DREW: Castro didn’t have a ton of opportunity to speak during the debate, and in those moments didn’t use much humor. His stories and quips did help land some of his key points.
6 – Tulsi Gabbard
DAVE: As one of the new faces on the stage, Gabbard seemed to get lost in the shuffle and seemed out of sorts at different points. Her slower style of speech also made it harder to stay engaged as she spoke.
DREW: Gabbard wasn’t very prominent during the debate in terms of total response time. In the moments she did talk, she used a couple stories and quotes that made her point, particularly her explanation of Aloha, but also didn’t do much to leave a lasting impression.
2 – Tom Steyer
DAVE: Steyer didn’t speak and, when he did, didn’t seem to say much that stood out. While speaking, he only looked at the camera, whereas other candidates looked at each other, the moderators, and the audience.
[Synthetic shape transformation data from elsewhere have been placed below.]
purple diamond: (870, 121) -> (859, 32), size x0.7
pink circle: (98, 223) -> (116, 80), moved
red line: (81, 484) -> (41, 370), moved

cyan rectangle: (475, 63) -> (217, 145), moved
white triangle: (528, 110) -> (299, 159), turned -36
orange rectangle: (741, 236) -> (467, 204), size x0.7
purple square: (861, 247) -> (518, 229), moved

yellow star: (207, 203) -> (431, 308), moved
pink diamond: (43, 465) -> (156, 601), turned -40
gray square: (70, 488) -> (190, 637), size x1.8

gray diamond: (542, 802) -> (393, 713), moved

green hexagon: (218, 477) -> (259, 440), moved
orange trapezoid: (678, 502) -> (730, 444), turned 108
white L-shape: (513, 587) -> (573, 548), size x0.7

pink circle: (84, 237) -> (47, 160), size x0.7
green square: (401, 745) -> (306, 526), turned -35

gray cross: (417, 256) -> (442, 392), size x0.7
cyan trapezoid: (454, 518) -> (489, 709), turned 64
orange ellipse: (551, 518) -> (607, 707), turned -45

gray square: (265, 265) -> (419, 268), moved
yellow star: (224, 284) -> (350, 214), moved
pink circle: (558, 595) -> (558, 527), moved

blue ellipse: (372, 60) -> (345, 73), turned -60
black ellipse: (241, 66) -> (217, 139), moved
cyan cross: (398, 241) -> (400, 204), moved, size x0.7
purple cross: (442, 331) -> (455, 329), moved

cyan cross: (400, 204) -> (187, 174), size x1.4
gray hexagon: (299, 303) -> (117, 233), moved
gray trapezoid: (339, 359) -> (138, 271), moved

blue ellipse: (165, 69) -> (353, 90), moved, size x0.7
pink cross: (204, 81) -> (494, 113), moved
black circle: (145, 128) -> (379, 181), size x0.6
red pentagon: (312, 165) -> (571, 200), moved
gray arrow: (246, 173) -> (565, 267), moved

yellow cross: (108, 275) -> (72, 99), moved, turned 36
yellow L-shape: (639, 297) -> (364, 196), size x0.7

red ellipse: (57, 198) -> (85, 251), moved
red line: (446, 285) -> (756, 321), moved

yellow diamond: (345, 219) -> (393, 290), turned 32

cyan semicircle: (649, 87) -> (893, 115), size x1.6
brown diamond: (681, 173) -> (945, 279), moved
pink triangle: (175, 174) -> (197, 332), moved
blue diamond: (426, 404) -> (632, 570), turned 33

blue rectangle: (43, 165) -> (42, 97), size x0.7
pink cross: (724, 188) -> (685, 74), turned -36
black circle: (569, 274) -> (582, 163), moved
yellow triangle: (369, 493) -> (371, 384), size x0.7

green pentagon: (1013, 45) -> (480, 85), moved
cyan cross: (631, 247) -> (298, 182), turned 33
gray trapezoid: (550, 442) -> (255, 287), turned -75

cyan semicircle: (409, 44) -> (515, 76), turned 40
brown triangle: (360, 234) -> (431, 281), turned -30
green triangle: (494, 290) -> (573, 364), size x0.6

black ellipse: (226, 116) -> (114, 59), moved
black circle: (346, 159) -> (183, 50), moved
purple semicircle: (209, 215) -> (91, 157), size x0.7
This made Steyer come across as less conversational as the others.
DREW: Steyer, like Castro and Gabbard, didn’t have much airtime in the debate. He had a few good quips, and fine closing story, but he also said the word “frenemies” in a serious answer.
DAVE: There were some very effective moments of humor used, particularly the exchange between Sanders and Biden around Putin. It humanized both candidates and was a breath of fresh air to the debate. All of the candidates missed a huge opportunity for humor in answering the final question, as well as in several other places throughout.
DREW: Overall, there were some humorous moments throughout the debate, but it still seems like there is a large opportunity for so much more. While sharing content (such as the specifics of a plan) is vital in this type of forum, it’s also important for candidates to showcase who they are when they aren’t completely scripted in a speech. Booker and Sanders were the highlights for me, both delivering humor effectively and in a way that seemed authentic to their personas.